Copy out each line from the start of the material below until the line with "Работа и хобби", that line included.
┌──
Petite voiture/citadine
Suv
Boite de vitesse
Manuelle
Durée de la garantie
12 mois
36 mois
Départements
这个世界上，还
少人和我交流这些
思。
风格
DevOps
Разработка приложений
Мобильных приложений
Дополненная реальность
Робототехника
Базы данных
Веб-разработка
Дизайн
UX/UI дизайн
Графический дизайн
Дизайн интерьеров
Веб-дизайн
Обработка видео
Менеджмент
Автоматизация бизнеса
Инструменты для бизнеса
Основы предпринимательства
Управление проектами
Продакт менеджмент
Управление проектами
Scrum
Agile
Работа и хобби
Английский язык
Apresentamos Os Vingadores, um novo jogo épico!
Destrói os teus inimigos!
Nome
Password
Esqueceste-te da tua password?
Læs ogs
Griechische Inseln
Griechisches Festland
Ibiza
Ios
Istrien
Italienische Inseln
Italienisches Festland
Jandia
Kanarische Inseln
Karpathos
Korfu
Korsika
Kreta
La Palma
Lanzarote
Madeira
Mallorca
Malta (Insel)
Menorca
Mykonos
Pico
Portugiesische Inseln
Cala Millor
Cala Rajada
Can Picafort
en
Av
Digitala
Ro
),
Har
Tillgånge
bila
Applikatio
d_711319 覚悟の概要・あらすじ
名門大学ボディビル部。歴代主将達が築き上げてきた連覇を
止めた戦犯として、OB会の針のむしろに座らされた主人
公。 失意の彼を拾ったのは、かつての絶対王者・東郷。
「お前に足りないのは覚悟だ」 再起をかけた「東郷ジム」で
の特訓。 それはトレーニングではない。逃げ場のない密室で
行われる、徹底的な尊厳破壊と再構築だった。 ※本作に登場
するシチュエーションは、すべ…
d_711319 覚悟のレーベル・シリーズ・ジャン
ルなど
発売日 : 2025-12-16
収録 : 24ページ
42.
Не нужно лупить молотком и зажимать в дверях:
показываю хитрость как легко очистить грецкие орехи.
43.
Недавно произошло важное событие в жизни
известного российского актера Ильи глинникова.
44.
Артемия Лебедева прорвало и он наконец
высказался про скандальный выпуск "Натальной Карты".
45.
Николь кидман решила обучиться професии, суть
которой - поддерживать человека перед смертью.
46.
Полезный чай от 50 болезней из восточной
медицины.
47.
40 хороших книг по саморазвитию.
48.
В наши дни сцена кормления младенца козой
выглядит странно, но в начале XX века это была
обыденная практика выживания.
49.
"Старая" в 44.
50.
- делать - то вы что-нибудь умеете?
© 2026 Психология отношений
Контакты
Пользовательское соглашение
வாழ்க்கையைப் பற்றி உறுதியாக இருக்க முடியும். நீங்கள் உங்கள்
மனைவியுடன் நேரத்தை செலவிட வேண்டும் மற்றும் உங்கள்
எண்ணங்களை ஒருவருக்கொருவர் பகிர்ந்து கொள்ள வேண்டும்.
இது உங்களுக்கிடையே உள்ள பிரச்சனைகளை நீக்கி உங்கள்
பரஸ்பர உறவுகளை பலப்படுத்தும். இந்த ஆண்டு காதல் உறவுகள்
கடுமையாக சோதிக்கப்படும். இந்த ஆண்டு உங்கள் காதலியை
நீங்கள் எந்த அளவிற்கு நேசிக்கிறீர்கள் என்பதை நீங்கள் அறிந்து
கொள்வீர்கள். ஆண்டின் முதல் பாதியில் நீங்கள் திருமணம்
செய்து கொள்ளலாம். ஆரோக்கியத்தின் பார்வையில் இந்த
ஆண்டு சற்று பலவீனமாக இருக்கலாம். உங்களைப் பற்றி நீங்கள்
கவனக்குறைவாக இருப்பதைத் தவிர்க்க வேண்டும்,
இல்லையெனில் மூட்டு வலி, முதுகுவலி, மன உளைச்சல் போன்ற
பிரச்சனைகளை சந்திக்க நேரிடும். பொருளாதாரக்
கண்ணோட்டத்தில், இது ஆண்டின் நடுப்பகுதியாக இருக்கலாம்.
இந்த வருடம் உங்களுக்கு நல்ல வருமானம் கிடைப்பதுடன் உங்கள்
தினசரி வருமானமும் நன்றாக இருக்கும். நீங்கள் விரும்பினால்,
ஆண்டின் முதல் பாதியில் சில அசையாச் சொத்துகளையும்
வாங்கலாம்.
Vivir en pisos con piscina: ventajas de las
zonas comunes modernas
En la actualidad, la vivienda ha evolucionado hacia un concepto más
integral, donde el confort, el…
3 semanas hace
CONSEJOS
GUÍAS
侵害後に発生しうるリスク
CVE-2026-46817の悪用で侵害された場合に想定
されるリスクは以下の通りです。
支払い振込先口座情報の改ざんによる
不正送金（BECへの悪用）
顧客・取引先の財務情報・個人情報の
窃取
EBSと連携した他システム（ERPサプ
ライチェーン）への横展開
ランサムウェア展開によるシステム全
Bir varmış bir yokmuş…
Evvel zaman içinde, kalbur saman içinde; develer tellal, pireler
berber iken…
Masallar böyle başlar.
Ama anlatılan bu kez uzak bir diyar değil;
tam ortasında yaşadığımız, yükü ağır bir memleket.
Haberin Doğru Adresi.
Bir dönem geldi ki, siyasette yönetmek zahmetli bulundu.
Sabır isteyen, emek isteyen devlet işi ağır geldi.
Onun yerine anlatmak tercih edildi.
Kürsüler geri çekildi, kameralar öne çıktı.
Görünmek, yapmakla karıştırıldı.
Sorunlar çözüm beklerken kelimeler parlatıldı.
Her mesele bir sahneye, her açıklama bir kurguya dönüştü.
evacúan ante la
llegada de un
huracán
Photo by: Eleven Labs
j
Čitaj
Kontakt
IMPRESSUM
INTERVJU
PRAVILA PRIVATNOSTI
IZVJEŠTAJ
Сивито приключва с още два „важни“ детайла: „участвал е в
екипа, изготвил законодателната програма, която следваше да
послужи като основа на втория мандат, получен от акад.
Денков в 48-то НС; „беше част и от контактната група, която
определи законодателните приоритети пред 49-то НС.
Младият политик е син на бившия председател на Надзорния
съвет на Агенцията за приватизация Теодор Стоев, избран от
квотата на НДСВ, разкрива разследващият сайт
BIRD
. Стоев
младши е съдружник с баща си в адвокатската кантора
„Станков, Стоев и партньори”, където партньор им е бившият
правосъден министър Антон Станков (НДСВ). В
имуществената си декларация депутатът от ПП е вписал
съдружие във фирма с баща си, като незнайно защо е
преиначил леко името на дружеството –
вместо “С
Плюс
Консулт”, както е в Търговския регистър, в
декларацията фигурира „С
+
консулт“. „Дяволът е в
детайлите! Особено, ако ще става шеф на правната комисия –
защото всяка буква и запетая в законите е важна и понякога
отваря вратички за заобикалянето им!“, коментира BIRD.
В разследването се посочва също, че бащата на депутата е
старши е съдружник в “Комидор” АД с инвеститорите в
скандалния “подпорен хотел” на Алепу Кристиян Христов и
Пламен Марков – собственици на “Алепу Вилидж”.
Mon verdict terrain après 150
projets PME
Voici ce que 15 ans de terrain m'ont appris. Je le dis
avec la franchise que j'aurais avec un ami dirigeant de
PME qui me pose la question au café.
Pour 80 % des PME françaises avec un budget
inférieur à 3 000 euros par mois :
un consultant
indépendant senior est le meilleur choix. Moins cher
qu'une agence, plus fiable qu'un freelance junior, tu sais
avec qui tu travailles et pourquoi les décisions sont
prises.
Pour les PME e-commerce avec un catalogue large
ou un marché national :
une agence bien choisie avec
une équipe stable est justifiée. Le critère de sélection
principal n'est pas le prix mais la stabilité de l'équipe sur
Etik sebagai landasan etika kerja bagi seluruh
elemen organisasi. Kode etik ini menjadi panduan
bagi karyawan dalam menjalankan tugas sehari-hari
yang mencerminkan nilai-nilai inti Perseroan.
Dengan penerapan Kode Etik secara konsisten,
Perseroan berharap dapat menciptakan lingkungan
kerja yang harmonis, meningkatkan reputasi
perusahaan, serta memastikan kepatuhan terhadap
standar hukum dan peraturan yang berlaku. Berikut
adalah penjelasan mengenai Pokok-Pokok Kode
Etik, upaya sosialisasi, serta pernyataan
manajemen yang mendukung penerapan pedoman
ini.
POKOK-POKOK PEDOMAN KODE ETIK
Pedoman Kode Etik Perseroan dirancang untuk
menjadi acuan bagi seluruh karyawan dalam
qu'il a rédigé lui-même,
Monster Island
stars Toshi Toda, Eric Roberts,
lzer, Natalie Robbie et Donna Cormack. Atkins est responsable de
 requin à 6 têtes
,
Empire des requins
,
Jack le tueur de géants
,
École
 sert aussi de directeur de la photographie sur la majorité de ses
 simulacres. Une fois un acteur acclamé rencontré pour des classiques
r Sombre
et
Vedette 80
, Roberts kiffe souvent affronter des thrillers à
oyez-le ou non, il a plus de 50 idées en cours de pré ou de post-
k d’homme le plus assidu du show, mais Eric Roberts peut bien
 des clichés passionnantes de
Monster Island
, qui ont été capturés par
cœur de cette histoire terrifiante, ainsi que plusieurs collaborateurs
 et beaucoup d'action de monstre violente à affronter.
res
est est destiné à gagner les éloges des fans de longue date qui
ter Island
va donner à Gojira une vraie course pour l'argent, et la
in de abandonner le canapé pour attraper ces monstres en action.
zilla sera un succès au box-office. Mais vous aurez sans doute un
└──
EXERCISE SOLUTION:
Petite voiture/citadine
Suv
Boite de vitesse
Manuelle
Durée de la garantie
12 mois
36 mois
Départements
这个世界上，还
少人和我交流这些
思。
风格
DevOps
Разработка приложений
Мобильных приложений
Дополненная реальность
Робототехника
Базы данных
Веб-разработка
Дизайн
UX/UI дизайн
Графический дизайн
Дизайн интерьеров
Веб-дизайн
Обработка видео
Менеджмент
Автоматизация бизнеса
Инструменты для бизнеса
Основы предпринимательства
Управление проектами
Продакт менеджмент
Управление проектами
Scrum
Agile
Работа и хобби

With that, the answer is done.